Required work: Nothing but the lines from the one containing "https://www.treatfield.com" through the one containing "консультанта в галузі", both included, should be given again, each exactly as written below.
--- Provided entries Enclosed Below ---
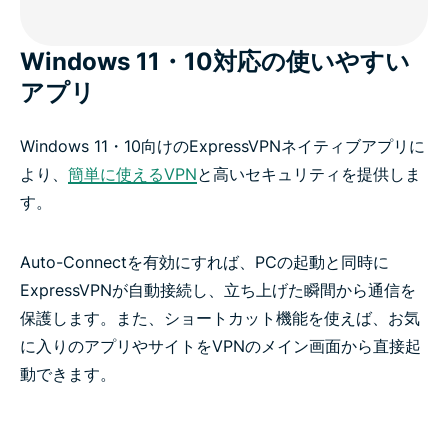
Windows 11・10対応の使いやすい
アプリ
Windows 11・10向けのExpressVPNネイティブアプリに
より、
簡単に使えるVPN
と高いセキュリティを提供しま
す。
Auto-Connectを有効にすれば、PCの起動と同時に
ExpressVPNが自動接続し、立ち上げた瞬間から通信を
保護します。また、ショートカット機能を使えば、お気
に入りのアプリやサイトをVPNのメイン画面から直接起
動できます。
--- End of Enclosed Provided entries ---
--- Provided entries Enclosed Below ---
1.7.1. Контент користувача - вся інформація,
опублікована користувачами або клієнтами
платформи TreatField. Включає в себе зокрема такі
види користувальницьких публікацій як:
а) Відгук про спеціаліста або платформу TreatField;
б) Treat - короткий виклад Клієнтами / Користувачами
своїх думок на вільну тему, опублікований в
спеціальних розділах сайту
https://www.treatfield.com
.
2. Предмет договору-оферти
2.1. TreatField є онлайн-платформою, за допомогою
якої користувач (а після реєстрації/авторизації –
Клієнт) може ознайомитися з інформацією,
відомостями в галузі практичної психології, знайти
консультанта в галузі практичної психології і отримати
--- End of Enclosed Provided entries ---
--- Provided entries Enclosed Below ---
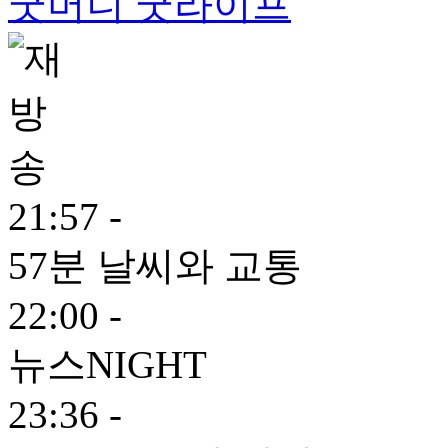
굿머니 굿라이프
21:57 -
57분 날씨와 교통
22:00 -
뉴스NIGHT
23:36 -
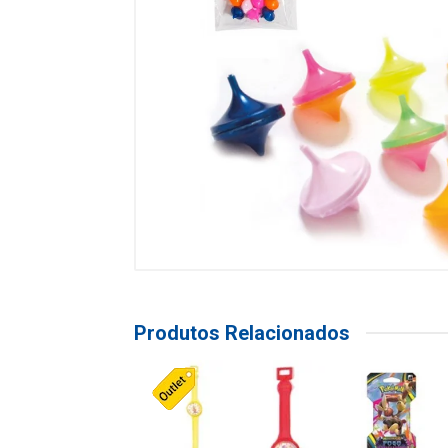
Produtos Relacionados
--- End of Enclosed Provided entries ---
Reply:
https://www.treatfield.com
.
2. Предмет договору-оферти
2.1. TreatField є онлайн-платформою, за допомогою
якої користувач (а після реєстрації/авторизації –
Клієнт) може ознайомитися з інформацією,
відомостями в галузі практичної психології, знайти
консультанта в галузі практичної психології і отримати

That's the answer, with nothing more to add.